About this task —
The expected output is exactly the lines below, starting at the line with "Spülmaschinengeeignet" and ending at the line with "Bedaŭrinde, mia kulturo", both included; no other line belongs in it.

Input data —

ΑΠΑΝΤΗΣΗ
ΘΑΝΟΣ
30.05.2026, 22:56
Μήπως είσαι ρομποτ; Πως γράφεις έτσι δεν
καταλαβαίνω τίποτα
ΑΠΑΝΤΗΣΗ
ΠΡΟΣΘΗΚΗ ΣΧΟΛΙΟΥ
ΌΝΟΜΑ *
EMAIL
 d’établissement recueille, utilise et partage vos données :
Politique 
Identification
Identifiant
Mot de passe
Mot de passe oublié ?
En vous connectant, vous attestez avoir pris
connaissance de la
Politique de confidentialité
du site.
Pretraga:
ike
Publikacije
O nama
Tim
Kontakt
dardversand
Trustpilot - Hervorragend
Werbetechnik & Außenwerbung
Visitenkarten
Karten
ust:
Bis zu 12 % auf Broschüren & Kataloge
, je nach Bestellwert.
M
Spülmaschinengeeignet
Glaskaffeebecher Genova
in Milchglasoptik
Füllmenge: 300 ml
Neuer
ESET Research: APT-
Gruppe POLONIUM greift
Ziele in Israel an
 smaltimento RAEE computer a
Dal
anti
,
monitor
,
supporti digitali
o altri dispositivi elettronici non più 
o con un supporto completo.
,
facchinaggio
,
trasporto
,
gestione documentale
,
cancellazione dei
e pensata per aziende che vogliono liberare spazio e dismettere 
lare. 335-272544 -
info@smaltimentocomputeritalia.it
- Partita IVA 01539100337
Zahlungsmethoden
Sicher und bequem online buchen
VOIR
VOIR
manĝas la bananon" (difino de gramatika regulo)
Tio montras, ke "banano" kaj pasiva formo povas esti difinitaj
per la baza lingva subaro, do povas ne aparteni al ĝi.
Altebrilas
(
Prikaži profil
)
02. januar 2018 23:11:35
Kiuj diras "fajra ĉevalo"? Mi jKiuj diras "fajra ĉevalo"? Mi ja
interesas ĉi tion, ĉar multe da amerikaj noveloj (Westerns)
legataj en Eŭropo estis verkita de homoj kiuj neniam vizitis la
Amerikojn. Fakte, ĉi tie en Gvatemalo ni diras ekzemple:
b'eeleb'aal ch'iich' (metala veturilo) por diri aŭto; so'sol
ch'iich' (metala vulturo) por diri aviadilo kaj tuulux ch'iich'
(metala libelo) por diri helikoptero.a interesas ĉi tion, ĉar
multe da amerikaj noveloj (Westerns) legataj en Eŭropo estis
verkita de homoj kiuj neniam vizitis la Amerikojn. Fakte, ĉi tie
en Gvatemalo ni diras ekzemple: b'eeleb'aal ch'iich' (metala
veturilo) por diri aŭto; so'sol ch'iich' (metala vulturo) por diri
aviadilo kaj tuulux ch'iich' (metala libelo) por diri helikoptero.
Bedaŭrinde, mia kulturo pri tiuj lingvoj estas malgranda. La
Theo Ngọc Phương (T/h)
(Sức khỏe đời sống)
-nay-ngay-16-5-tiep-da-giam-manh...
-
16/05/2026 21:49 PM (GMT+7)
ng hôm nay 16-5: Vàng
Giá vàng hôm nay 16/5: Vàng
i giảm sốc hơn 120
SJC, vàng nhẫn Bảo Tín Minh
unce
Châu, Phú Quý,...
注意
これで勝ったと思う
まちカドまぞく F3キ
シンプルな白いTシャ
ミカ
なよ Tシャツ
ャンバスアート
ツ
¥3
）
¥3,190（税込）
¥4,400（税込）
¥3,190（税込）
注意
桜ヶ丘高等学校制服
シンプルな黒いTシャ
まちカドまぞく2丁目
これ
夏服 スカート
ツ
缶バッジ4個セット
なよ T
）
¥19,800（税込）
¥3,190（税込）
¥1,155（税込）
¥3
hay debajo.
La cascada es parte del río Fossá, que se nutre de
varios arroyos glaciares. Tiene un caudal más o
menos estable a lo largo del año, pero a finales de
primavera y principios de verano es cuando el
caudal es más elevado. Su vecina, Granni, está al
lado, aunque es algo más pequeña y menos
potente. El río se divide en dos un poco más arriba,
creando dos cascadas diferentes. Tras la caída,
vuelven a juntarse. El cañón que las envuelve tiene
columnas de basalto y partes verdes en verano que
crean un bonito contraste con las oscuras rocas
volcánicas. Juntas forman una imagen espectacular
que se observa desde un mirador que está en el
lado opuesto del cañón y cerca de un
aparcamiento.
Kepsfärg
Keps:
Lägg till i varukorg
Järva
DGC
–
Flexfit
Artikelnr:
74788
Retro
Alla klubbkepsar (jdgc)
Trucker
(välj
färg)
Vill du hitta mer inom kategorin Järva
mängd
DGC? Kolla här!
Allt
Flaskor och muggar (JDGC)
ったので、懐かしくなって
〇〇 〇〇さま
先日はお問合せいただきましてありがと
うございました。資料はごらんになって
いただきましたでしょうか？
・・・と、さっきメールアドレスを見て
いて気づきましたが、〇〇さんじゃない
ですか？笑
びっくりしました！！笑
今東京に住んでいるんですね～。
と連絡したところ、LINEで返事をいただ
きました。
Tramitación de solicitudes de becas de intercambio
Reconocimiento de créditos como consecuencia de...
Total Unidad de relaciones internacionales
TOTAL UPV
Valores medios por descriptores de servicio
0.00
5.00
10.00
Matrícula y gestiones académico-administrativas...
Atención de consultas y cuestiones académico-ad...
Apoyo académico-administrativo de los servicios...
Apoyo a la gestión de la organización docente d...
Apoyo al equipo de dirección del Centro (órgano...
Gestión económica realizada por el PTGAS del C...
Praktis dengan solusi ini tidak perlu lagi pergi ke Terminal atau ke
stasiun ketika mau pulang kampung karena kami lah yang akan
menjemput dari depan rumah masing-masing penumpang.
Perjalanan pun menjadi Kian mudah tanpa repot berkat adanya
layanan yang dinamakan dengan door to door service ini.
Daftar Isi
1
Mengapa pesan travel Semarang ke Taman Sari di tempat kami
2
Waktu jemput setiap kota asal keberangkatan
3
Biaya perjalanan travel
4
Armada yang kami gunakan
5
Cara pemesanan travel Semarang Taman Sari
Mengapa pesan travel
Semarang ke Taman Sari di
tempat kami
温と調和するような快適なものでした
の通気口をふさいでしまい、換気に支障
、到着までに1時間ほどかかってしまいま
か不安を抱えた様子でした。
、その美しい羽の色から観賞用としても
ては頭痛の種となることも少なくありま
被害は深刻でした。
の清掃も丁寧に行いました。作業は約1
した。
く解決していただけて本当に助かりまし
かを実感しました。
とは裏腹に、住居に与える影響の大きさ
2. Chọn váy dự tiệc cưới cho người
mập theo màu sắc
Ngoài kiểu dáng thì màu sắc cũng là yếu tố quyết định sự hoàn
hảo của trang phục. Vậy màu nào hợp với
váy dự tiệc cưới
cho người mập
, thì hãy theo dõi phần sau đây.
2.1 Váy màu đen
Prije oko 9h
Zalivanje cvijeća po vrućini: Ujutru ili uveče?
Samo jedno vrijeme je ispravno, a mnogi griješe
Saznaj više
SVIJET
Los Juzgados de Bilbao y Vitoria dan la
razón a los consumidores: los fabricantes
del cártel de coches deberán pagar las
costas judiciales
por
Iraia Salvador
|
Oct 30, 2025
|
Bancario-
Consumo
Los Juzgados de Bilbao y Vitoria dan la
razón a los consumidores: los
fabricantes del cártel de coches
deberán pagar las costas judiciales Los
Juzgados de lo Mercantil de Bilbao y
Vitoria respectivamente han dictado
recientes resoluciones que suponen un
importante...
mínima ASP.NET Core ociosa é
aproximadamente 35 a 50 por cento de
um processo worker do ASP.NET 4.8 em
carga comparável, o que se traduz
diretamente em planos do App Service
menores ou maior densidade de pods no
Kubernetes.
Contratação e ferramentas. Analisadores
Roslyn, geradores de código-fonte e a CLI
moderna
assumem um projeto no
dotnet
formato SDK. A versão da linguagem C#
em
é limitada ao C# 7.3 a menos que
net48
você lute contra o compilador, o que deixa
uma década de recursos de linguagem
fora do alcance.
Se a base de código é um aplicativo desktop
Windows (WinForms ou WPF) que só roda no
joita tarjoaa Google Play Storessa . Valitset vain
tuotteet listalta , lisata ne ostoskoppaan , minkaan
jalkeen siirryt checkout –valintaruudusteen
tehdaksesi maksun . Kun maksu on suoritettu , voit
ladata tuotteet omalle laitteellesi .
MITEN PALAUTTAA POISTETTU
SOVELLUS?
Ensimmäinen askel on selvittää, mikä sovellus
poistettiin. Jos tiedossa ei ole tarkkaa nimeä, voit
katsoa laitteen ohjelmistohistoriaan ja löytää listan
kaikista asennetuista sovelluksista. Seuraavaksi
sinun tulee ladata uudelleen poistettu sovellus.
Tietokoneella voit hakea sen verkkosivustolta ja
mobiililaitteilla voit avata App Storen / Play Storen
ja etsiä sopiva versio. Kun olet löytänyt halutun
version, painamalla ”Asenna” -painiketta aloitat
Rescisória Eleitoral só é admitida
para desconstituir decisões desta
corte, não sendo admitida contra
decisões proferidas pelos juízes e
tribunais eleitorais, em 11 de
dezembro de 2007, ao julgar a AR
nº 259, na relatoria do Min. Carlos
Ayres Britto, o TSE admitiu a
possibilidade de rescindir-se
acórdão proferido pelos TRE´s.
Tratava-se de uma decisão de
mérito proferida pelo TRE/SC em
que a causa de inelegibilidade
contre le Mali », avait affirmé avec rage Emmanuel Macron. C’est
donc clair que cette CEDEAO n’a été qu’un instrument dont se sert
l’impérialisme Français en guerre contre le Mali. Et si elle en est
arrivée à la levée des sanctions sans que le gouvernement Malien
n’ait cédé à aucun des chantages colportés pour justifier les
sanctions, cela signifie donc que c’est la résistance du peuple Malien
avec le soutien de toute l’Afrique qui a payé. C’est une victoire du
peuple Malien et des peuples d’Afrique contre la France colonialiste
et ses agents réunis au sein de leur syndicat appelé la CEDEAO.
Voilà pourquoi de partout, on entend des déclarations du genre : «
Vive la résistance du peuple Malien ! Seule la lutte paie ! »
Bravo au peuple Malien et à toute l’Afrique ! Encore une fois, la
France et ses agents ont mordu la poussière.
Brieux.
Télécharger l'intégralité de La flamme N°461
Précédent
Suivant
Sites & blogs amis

Completed task —
Spülmaschinengeeignet
Glaskaffeebecher Genova
in Milchglasoptik
Füllmenge: 300 ml
Neuer
ESET Research: APT-
Gruppe POLONIUM greift
Ziele in Israel an
 smaltimento RAEE computer a
Dal
anti
,
monitor
,
supporti digitali
o altri dispositivi elettronici non più 
o con un supporto completo.
,
facchinaggio
,
trasporto
,
gestione documentale
,
cancellazione dei
e pensata per aziende che vogliono liberare spazio e dismettere 
lare. 335-272544 -
info@smaltimentocomputeritalia.it
- Partita IVA 01539100337
Zahlungsmethoden
Sicher und bequem online buchen
VOIR
VOIR
manĝas la bananon" (difino de gramatika regulo)
Tio montras, ke "banano" kaj pasiva formo povas esti difinitaj
per la baza lingva subaro, do povas ne aparteni al ĝi.
Altebrilas
(
Prikaži profil
)
02. januar 2018 23:11:35
Kiuj diras "fajra ĉevalo"? Mi jKiuj diras "fajra ĉevalo"? Mi ja
interesas ĉi tion, ĉar multe da amerikaj noveloj (Westerns)
legataj en Eŭropo estis verkita de homoj kiuj neniam vizitis la
Amerikojn. Fakte, ĉi tie en Gvatemalo ni diras ekzemple:
b'eeleb'aal ch'iich' (metala veturilo) por diri aŭto; so'sol
ch'iich' (metala vulturo) por diri aviadilo kaj tuulux ch'iich'
(metala libelo) por diri helikoptero.a interesas ĉi tion, ĉar
multe da amerikaj noveloj (Westerns) legataj en Eŭropo estis
verkita de homoj kiuj neniam vizitis la Amerikojn. Fakte, ĉi tie
en Gvatemalo ni diras ekzemple: b'eeleb'aal ch'iich' (metala
veturilo) por diri aŭto; so'sol ch'iich' (metala vulturo) por diri
aviadilo kaj tuulux ch'iich' (metala libelo) por diri helikoptero.
Bedaŭrinde, mia kulturo pri tiuj lingvoj estas malgranda. La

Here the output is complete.